Secondly, there’s a setting called “Space Reservation”. The default is that is set to 0, and as a consequence all the virtual disks provisioned on the vSAN datastore are set to be thinly-provisioned. The important thing to note is from a vSAN perspective virtual disk formats a largely irrelevant – unless the application requires them (remember guest clustering and VMware Fault Tolerance require the eagerzeroedthick format). There’s absolutely no performance benefit to using thick disks. That’s mainly because of the use of SSD drives, but also it’s a grossly wasteful use of precious SSD capacity. What’s the point of zeroing out blocks on a SSD drive, unless you a fan of burning money?
In fairness you might be sort of shop that isn’t a fan of monitoring disk capacity, and your paranoid about massively over-committing your storage. At the back of your mind you picture Wild E Coyote from the cartoons – running of the end of a cliff. My view is if your not monitoring your storage, the whole thin/thick debate is largely superfluous. The scariest thing is your not monitoring your free space! You must be really tired from all those sleeplessness nights your having worrying if your VMs are about to fill up a datastore!
Finally, there’s a setting called “Force Provisioning”. At the heart of vSAN are storage policies. These control the number of failures tolerated, and the settings I’ve discussed above. What happens if a provisioning request to create a new VM is made, but it can’t be matched by the storage policy? Should it fail, or should it be allowed to continue regardless? Ostensibly this setting is there for VDI environments where a large number of maintenance tasks (refresh and recompose) or the deployment of a new desktop pool could unintentionally generate a burst of storage IOPS. There are situations where the storage policy settings mean that these tasks would not be allowed to proceed. So see it as a failback position. It allows you to complete your management tasks, and once the tasks has completed vSAN would respond to the decline in disk IOPS.
Gotchas & Best Practises
Is vSAN ready for Tier 1 Production Applications? As ever with VMware technologies – so long as you stay within the parameters and definition of the design you should be fine. Stray out of those, and start using it as a wrench to drive home a nail, you could experience unexpected outcomes. First of all usage cases – although big data is listed on the graphics – I don’t think VMware is really expecting customers to run Tier 1 applications in production on vSAN. Its fine for Oracle, SAP and Exchange on vSAN within the context of a test/dev environment – and of course, our long time goal is to do precisely that. But you must remember that vSAN is a 1.0 release, and Rome wasn’t built in a day. Whenever I’ve seen customers come a cropper with VMware Technologies (or any technology for that matter) is when they take something that was designed for Y, and stretch it to do X. Oddly enough when you take an elastic band and use it to lift a bowling ball it has a tendency to snap under the load….

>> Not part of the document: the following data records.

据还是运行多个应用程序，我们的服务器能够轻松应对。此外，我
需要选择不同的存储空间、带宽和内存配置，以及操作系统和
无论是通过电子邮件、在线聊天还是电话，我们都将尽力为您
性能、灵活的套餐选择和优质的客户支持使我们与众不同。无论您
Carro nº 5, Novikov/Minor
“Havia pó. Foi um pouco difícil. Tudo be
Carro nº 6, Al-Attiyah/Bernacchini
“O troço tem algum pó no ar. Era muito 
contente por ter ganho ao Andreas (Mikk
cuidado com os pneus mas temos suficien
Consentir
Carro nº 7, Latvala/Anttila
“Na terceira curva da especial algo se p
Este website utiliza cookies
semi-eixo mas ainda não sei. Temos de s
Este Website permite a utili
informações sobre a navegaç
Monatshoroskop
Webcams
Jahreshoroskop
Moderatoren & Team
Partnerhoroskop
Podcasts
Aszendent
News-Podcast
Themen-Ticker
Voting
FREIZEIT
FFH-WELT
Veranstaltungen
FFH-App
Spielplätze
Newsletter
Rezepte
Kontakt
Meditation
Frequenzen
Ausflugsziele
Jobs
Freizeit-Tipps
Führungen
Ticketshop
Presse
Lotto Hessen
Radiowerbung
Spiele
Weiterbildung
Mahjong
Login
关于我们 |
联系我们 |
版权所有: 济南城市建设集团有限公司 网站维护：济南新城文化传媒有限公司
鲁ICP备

Don’t Make a SAN out of vSAN: The other thing that came out of beta testing was a misunderstanding in the way customers design their vSAN implementation. Despite the name, vSAN isn’t a SAN. It’s a distributed storage system, and designed as such. So what’s a bad idea is this: Buying a number of monster servers, packing them with SSD – and dedicating them to this task – and then presenting the storage to a bunch of diskless ESX hosts. In other words building a conventional SAN out of vSAN. Perhaps vSAN isn’t the best of names, but if I remember the original name was VMware Distributed Storage. I guess vSAN is catchier as product name than vDS! Now it maybe in the future that is a direction vSAN could (not will) take, but at the moment this is not a good idea. vSAN is designed to be distributed with a small amount of SSD used as cache, and large amount of HDD as conventional capacity based hardware. It’s also been designed for HHD’s that excels in storage capacity, rather than spindle speeds – so its 7K disks, not 15K disks for which its been optimized. So a vSAN made only from SSD won’t give you the performance improvements you expect – but it will give you an invoice that will makes you wince!

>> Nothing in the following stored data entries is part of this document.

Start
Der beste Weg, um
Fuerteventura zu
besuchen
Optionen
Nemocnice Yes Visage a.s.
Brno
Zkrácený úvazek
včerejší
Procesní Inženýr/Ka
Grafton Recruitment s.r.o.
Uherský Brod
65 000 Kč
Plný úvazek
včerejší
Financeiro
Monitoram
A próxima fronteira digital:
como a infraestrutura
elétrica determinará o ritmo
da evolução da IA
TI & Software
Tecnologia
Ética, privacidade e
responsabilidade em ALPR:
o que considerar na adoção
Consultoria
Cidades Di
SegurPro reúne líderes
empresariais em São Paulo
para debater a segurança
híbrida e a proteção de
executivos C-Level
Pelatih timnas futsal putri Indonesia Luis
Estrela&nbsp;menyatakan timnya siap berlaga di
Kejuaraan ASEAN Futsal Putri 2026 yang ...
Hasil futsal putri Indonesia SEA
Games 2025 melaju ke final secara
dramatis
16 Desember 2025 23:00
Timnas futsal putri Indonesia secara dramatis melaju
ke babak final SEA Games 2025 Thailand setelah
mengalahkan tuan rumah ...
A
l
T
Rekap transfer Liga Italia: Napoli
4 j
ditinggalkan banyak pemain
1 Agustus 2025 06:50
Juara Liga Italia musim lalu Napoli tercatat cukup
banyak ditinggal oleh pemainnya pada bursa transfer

VMware HA. Once again a new innovation from VMware has necessitated an overhaul in VMware’s clustering technology. VM resides on an ESX host, and so does its files. The whole point is keeping the resources of the VM close to each other – memory, CPU, network and now disk are all within the form-factor of a server or blade. But what if a server dies? What then? If an ESX host fails is put into maintenance mode then that will trigger either graceful evacuation of the host or disgraceful one. When the host comes back online it not only re-joins the HA/DRS cluster it also re-joins the vSAN as a member. Now if it’s a maintenance mode then a rebuild begins. In the beta this was delayed for 30mins, but under testing it has been extended for an hour. This is to avoid spurious rebuilds that were not required – by rebuild we mean the metadata/data that backs an individual node that has been down for a period receives delta updates. I guess the analogy would be if you shutdown a Microsoft Active Directory Domain Controller for an hour or so, when it came back up it would trigger a directory services synch. The important thing from a virtualization perspective is we want the ESX host to complete this synch successfully before DRS starts repopulating the host with VMs. Now think about that for second. After a reboot (for what ever reason) an ESX hosts now takes 1hr before its joins the cluster. Therefore you may need to factor in additional ESX host resources to cover this period. The operative word is “may”, not “must”. I think much depends on the spare capacity you have left over once a server is unavailable due to an outage or maintenance. The situation is a bit different if the problem is detected as a component failure. If there is a disk failure or read error then vSAN doesn’t wait an hour. The rebuild process begins immediately.
When is commodity hardware, commodity hardware? This is one for labbers who might want to run vSAN at home. But it could be relevant to a vSAN configured at work too. I’ve been looking into moving back to a home lab. That means buying commodity hardware. Right now I’m very attracted to the HP ML350e series. It supports a truckload of RAM (196GB Max with two CPUs), although its big and expensive compared to white boxes, and Shuttle XPC. The reseller offered me a choice of disks. The hot-pluggable ones from HP are proprietary and pricey. The more generic SATA drives are not hot pluggable, and are much cheaper. For my home I know what I will be choosing. The other thing I need to think about is what capacity and ratio of HDD and SSD I need for my lab. There could be tendency of over spend. After all my plan calls for the use of Synology NAS which I hope to pack with high-capacity SSD. Although I want to use vSAN I can imagine in my very volatile lab environment (where its built and destroyed very frequently) having my “core” VMs (domain controller, MS-SQL, View, Management Virtual Desktops) on external storage might give me peace of mind should I do something stupid….